Değişmeyen bu gerçek karşısında insanın yapacağı en doğru şey, bir muhasebe yaparak, aklını başına toplamak, derlenip toparlanmak ve akıp giden zamanı kendi lehine çevirebilmektir.
Şöyle bir düşünelim: Ömür denilen şey zamandan ibarettir ve bu zaman bir gün mutlaka nihayet bulacaktır. Doğumumuz ölümümüzün habercisidir. Çünkü insan dünyaya gelmekle birlikte, ölümle karşılaşması da kaçınılmazdır. Doğduğumuz andan itibaren artık ölüm süreci başlamıştır. Alınan her nefes, ölüme doğru atılan bir adımdır.
Ömür ve ecel, hayat ve ölüm, birbirine çok yakın kavramlardır. Zaten Yüce Allah, "O Allah, ölümü ve hayatı yaratandır" (Mülk, 2) buyurmuştur.
Hz. Ebu Bekir'e "Ölümü nasıl bilirsin?" diye sorulduğunda şöyle cevap verir: "Nefesi aldığım zaman veremeyecekmiş, verdiğim zaman alamayacakmış kadar kendime yakın bilirim ölümü"
Zamanın akışını hisseden, yılların geçişini fark eden insan, ölümü kendine yakın bilir. Ölümü kendine yakın bilen kimse de zamanına, hayatına ve ömrüne hâkim olur.

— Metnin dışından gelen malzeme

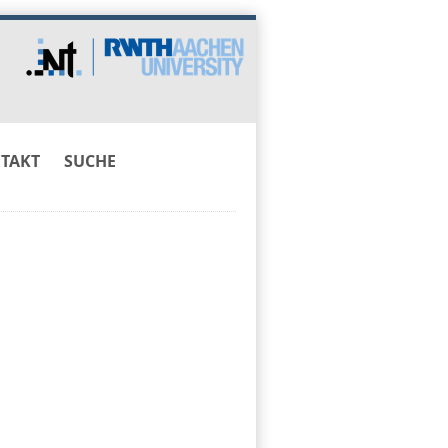
TAKT
SUCHE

Merhum Erdem Beyazıt'ın deyişiyle;
Bir yol buldum öteye geçerek gözlerinden,
İşte yeni bir dünya peygamber sözlerinden.
Ölüm bize ne uzak, bize ne yakın ölüm,
Ölümsüzlüğü tattık, bize ne yapsın ölüm!
Evet, 2016 yılının son günlerini yaşıyoruz. Koskoca bir yıl geride kaldı. İnsanın kendi kendini denetlemesi sayılabilecek bir muhasebe yapalım. Kadim kitaplarımızda şöyle bir vasiyet yer alır: "Akıllı insan, her gün sabah namazının ardından, bir müddet gönlünü her şeyden arındırıp kendi nefsine şöyle demeli: Her nefes, nefis bir cevherdir, ondan hazineler hâsıl olur."

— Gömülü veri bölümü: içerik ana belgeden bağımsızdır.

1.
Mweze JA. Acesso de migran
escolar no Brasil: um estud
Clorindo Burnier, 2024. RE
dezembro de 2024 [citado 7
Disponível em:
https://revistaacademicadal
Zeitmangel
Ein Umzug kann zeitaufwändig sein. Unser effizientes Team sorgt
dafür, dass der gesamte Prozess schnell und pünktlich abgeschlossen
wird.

Ömürden gayri sermayemiz yoktur. Her bir nefes ömürden gider, onun bedeli yoktur. Zira nefesler Hak Teâla'nın indinde sayılıdır, artmaz. Ömür son bulunca ticaret imkânı kalmaz. Ahiret ebedidir; orada kazanç imkânı yoktur.

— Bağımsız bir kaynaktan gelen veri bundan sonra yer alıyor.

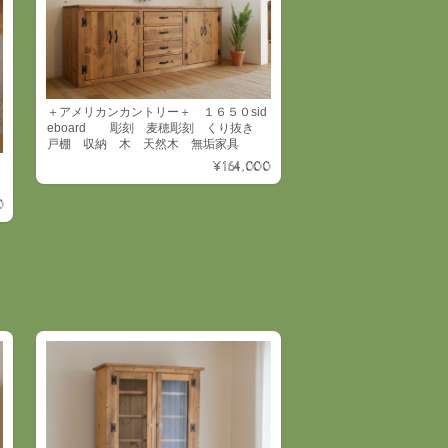
＋アメリカンカントリー＋ １６５０sid
eboard 彫刻 麦穂彫刻 くり抜き
戸棚 収納 木 天然木 無垢家具
¥164,000
0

Kendi kendimize şöyle bir düşünüp muhasebe edelim:
Ey nefsim! Allah sana ömür verdi, zaman ve mühlet verdi. Sakın sermayeyi zâyi etme! Yarın mühlet bulamazsın. Fırsat şimdidir, vakit dardır.
Farzet ki ölmüşsün, sonra bir gün mühlet istemişsin ve o günü sana vermişler. Bundan nasıl istifade edersen, şimdiki gününden de öyle istifade et!
Ey nefis! Bu 24 saatleri senin önüne koymuşlar; sakın birinden bile gafil olma! Sonra onun hasretine takat getiremezsin...
Aylar ve yıllar birbirini kovalıyor. Zaman eskimiyor, fakat biz eskiyoruz, azalıyoruz, yıpranıyoruz, aşınıyoruz. Kopan takvim yapraklarıyla beraber günlerimiz çöpe atılıyor. Yılbaşı sebebiyle ömür sermayemizden koskoca bir senenin; (365 gün, 52 hafta, 12 ay) geride kaldığını ve bir daha dönmeyeceğini lütfen bir düşünelim.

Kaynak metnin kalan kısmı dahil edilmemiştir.